12/06/2015 06:16 BST | Updated 11/06/2016 06:59 BST

Festival Kids

It's that time of year when we all start pulling the tent out of the loft, dusting off the torches and hanging our sleeping bags on the washing line. It's festival season!! Yay! Our favourite time of the year! Field time equals family time! No electronics, no housework, no standing on random toys; just me, hubby, the boy and our dogs in a tent in a field with like minded people.

We took our boy to his first music festival when he was just weeks old. He did his first camping festival at the age of three. It is now just after his 5th birthday and after our first festival of the year that it has come to my attention that some people frown upon taking children to festivals.

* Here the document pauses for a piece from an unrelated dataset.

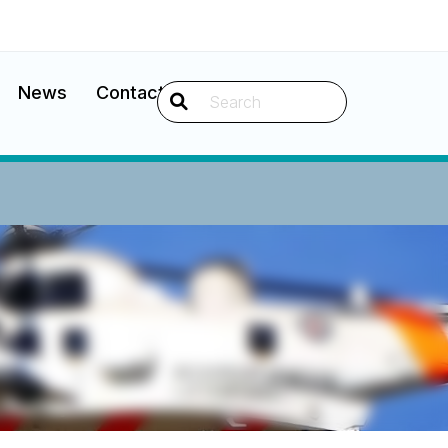
News
Contact
Search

So why do we decide to take the boy? Why don't we just go by ourselves and arrange for him to stay with the Grandparents? Aside from us having no problem with him being there and exposed to a different environment it is to do with us wanting to share some actual, quality family time together that doesn't cost the earth.

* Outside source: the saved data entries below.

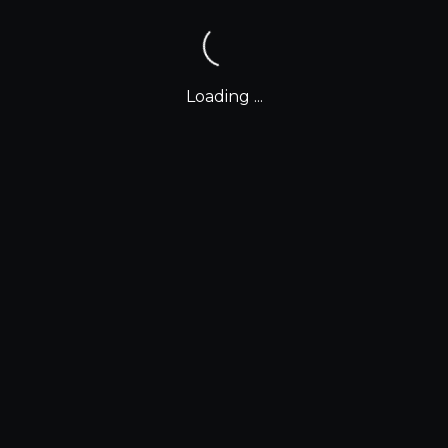
Loading ...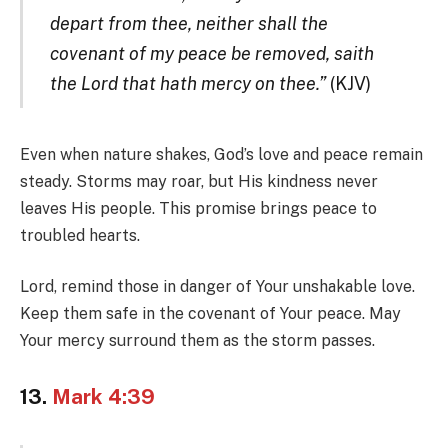
depart from thee, neither shall the
covenant of my peace be removed, saith
the Lord that hath mercy on thee.”
(KJV)
Even when nature shakes, God’s love and peace remain
steady. Storms may roar, but His kindness never
leaves His people. This promise brings peace to
troubled hearts.
Lord, remind those in danger of Your unshakable love.
Keep them safe in the covenant of Your peace. May
Your mercy surround them as the storm passes.
13.
Mark 4:39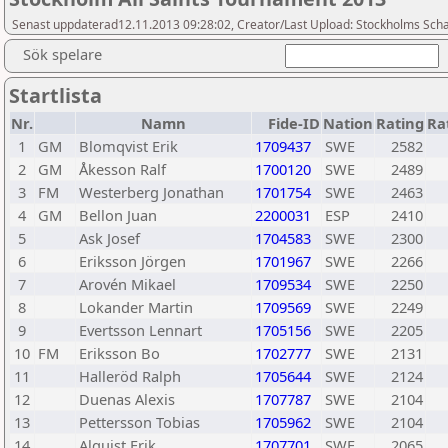
Senast uppdaterad12.11.2013 09:28:02, Creator/Last Upload: Stockholms Sch
Sök spelare
Startlista
Nr.
Namn
Fide-ID
Nation
Rating
Ra
1
GM
Blomqvist Erik
1709437
SWE
2582
2
GM
Åkesson Ralf
1700120
SWE
2489
3
FM
Westerberg Jonathan
1701754
SWE
2463
4
GM
Bellon Juan
2200031
ESP
2410
5
Ask Josef
1704583
SWE
2300
6
Eriksson Jörgen
1701967
SWE
2266
7
Arovén Mikael
1709534
SWE
2250
8
Lokander Martin
1709569
SWE
2249
9
Evertsson Lennart
1705156
SWE
2205
10
FM
Eriksson Bo
1702777
SWE
2131
11
Halleröd Ralph
1705644
SWE
2124
12
Duenas Alexis
1707787
SWE
2104
13
Pettersson Tobias
1705962
SWE
2104
14
Alquist Erik
1707701
SWE
2065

I'm always looking at what can enrich his life and teach my son lessons. A music festival does so much for him. He meets new people from different walks of life who are all experiencing the same thing at the same time as him. He is learning to live in the moment. He is learning to be himself. Festivals have a way of bringing us back to a primal level where it's just about being human and enjoying life as it's happening.

He makes me more open-minded. He will stroll into a tent to listen to a band that I might not think to go to and he will sit listening and appreciating the music or get up and dance along. Just being at a music festival sparks some kind of energy inside all that attend. It unites them in a universal experience.

The main questions I get asked are:

"Aren't you worried about his ears?" My son has ear defenders and these are widely available and he loves wearing his - they are bright green and he has a soft spot for comedy headgear!

"What about all the drugs?" He doesn't know what drugs are and he doesn't know what that funny smelling cigarette is. He just carries on with his day blissfully unaware. If I were to tell him now, at this age, it would inhibit his natural flow and make him wary of all the people around him. People aren't outwardly parading their recreational use, they are on the most part discreet about it and it is not as a big a problem as people believe.

"What about all the drunks?" He knows about beer and he knows it gets you drunk. He knows that being drunk can make you happy and loud or angry and stupid. When you see someone drunk and disorderly it's your responsibility as a parent to remove you and your child from the situation - it's easy, just walk the other way. The boy has been instructed to never drink from random cups or eat from random plates. Telling him "they might make you poorly" is enough of an explanation to keep him from accidently downing an ale or eating a 'brownie'. He is very sensible with this and we keep very close tabs on him.

The first thing we do when we get to a festival is talk to the boy about security. We tell him to not wander off by himself. If he accidently got separated from us we talk to him about what he needs to do if he gets lost. We also put a wrist band on him with our phone number and give him a password incase someone asks him to go with them.

Most festivals these days have kids activities on their schedules and some have amazing kids areas with lots of different activities for them to participate in. One of our favourite festivals does a morning Pyjama Yoga session and we love putting on our onesies or dressings gowns and going to play with Gunpowder Gertie as she gets us crawling around in cat stretch whilst miaowing very loudly!

If you are fed up with your family being clued to screens and think your unit could do with some quality time together then get on that there interweb and find a local festival. But be careful - festivals are addictive!